When I try to “restore” the original bList like this, I get a ConcurrentModificationException:
void saveA(A a) {
var copyOfBList = List.copyOf(a.getBList());
myRepo.save(a);
a.setBList(copyOfBList);
myRepo.save(a.getBList());
}
if you have an idea how to improve the performance for your use case
Well I don’t have any knowledge of how Hibernate works internally, that’s why I was asking if I was missing something.
I don’t really need cascading from A to B, it just seems easier to persist a whole graph of entities.
This “easyness” comes with a price as you see and although I am sure there are ways to improve the situation, I think that if you need an improvement here, your best way to get it would be to provide a PR for it.
Now I’m getting a whole other class of problems. After persisting a , Hibernate modifies a.bList and replaces every element with an “empty” instance of B .
I guess that by “empty” you might mean that it is replaced with a managed proxy? Don’t worry, this shouldn’t affect your app.

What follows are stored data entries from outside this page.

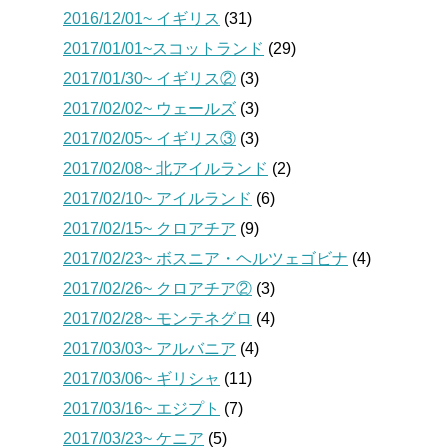
2016/12/01~ イギリス
(31)
2017/01/01~スコットランド
(29)
2017/01/30~ イギリス②
(3)
2017/02/02~ ウェールズ
(3)
2017/02/05~ イギリス③
(3)
2017/02/08~ 北アイルランド
(2)
2017/02/10~ アイルランド
(6)
2017/02/15~ クロアチア
(9)
2017/02/23~ ボスニア・ヘルツェゴビナ
(4)
2017/02/26~ クロアチア②
(3)
2017/02/28~ モンテネグロ
(4)
2017/03/03~ アルバニア
(4)
2017/03/06~ ギリシャ
(11)
2017/03/16~ エジプト
(7)
2017/03/23~ ケニア
(5)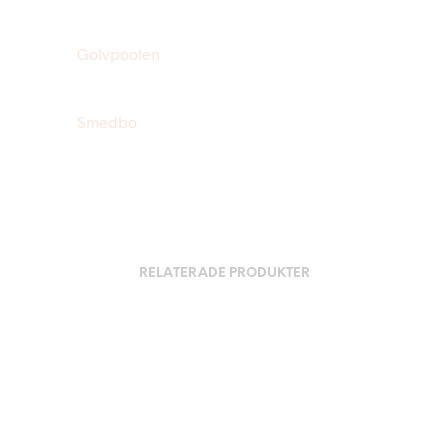
Golvpoolen
Smedbo
RELATERADE PRODUKTER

When I try to “restore” the original bList like this, I get a ConcurrentModificationException
Well, it turns out the actual problem had nothing to do with what I thought it was. It felt like I was going the wrong way, so I started from scratch and noticed the Javadoc of StatefulPersistenceContext.getOwnerId states this:
This is performed in the scenario of a uni-directional, non-inverse one-to-many collection (which means that the collection elements do not maintain a direct reference to the owner)
As I explained in my initial post, my relation is bi-directional, so this method should not be called in my case. I set up a “logging breakpoint” in IntelliJ to log the parameters of this function, and quickly found out that the problem is caused by another not-directly-related mapping. I fixed it to be bi-directional, and now I can save 40k objects in 18s.
Thanks for your help, as I kinda expected there was nothing wrong with Hibernate, only with my mapping.